Conference members began regular-season play on August 30 when Temple hosted Villanova; conference play started September 6 when Cincinnati hosted Pittsburgh. The regular season concluded on December 1. Four teams—Louisville, Rutgers, Cincinnati, and Syracuse—claimed shares of the conference championship. Louisville claimed the league's automatic BCS bowl berth via tiebreakers.

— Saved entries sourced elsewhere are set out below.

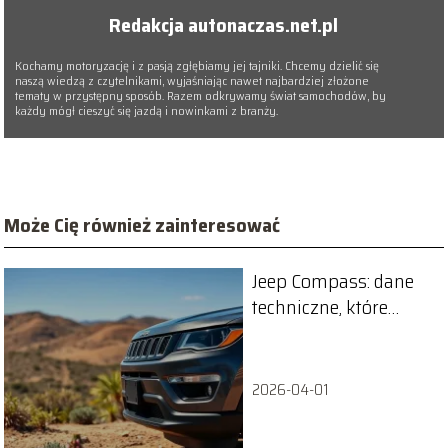
Redakcja autonaczas.net.pl
Kochamy motoryzację i z pasją zgłębiamy jej tajniki. Chcemy dzielić się
naszą wiedzą z czytelnikami, wyjaśniając nawet najbardziej złożone
tematy w przystępny sposób. Razem odkrywamy świat samochodów, by
każdy mógł cieszyć się jazdą i nowinkami z branży.
Może Cię również zainteresować
Jeep Compass: dane
techniczne, które
musisz znać
2026-04-01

On February 28, 2013, ESPN reported that the conference's seven schools that do not play FBS football, which had announced plans to leave the conference as a bloc no later than July 2015, had reached an agreement to leave in July 2013, and would keep the "Big East" name when they formed a new conference at that time. As a result, the schools that retained the original Big East charter would operate under a new name in the 2013 football season. On April 3, 2013, the remaining schools announced they would operate as the American Athletic Conference (The American).

==Previous season==
West Virginia, Cincinnati and Louisville were co-Big East Champions with a conference record of 5–2. West Virginia received the conference's automatic bid into the BCS bid by way of tie-breakers. The Mountaineers went to the Orange Bowl and defeated Clemson 70–33 in the game, West Virginia tied or broke eight separate team and individual bowl game records, while the combined 69 points West Virginia and Clemson scored in the first half set another new record.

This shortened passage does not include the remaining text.